The Humanities and Human Flourishing series publishes edited volumes that explore the role of human flourishing in the central disciplines of the humanities, and to what degree the humanities can increase human happiness.
This volume examines the relationship between history and human flourishing and, more broadly, investigates the ways in which the arts and humanities are related to human well-being. The essays here represent the efforts of a varied and distinguished group of professional historians to consider a deceptively simple question: what is the value of history for life? Each author asks in what ways historians, their work, and the objects of their inquiry might contribute to human well-being and how they might be encouraged to do so.

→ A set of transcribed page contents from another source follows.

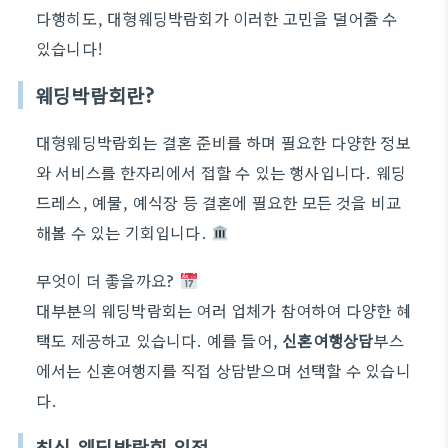
다행히도, 대형웨딩박람회가 이러한 고민을 덜어줄 수
있습니다!
웨딩박람회란?
대형웨딩박람회는 결혼 준비를 하며 필요한 다양한 정보
와 서비스를 한자리에서 접할 수 있는 행사입니다. 웨딩
드레스, 예물, 예식장 등 결혼에 필요한 모든 것을 비교
해볼 수 있는 기회입니다.
무엇이 더 좋을까요?
대부분의 웨딩박람회는 여러 업체가 참여하여 다양한 혜
택도 제공하고 있습니다. 예를 들어,
신혼여행상담
부스
에서는 신혼여행지를 직접 상담받으며 선택할 수 있습니
다.
최신 웨딩박람회 일정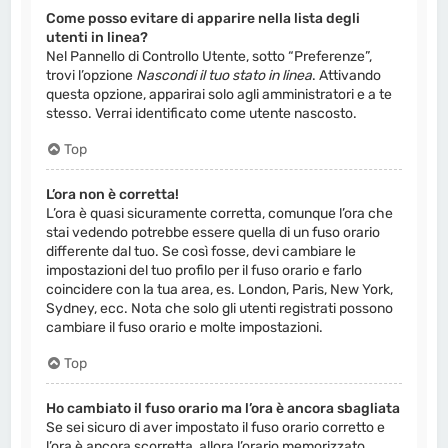
Come posso evitare di apparire nella lista degli
utenti in linea?
Nel Pannello di Controllo Utente, sotto “Preferenze”,
trovi l’opzione
Nascondi il tuo stato in linea
. Attivando
questa opzione, apparirai solo agli amministratori e a te
stesso. Verrai identificato come utente nascosto.
Top
L’ora non è corretta!
L’ora è quasi sicuramente corretta, comunque l’ora che
stai vedendo potrebbe essere quella di un fuso orario
differente dal tuo. Se così fosse, devi cambiare le
impostazioni del tuo profilo per il fuso orario e farlo
coincidere con la tua area, es. London, Paris, New York,
Sydney, ecc. Nota che solo gli utenti registrati possono
cambiare il fuso orario e molte impostazioni.
Top
Ho cambiato il fuso orario ma l’ora è ancora sbagliata
Se sei sicuro di aver impostato il fuso orario corretto e
l’ora è ancora scorretta, allora l’orario memorizzato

History, in this volume, refers not just to the past writ large, but also to the discipline and practice of historical inquiry, along with the production and consumption of works of historical representation. Thinking of history in these ways, the contributors address a wide variety of subjects in connection to issues of well-being, considering history across time and place as a vocation, a source of the sublime, a site of play, and a repository of meaning with surprising analogues to religious experience.
Overall, History and Human Flourishing uses personal experience, insight into the professional and scholarly world of historians, and a variety of historical periods and approaches to highlight the value of studying history in discussions of human flourishing. The essays in this volume identify history and the historical craft as tremendous potential resources for human well-being and of vital importance for our times.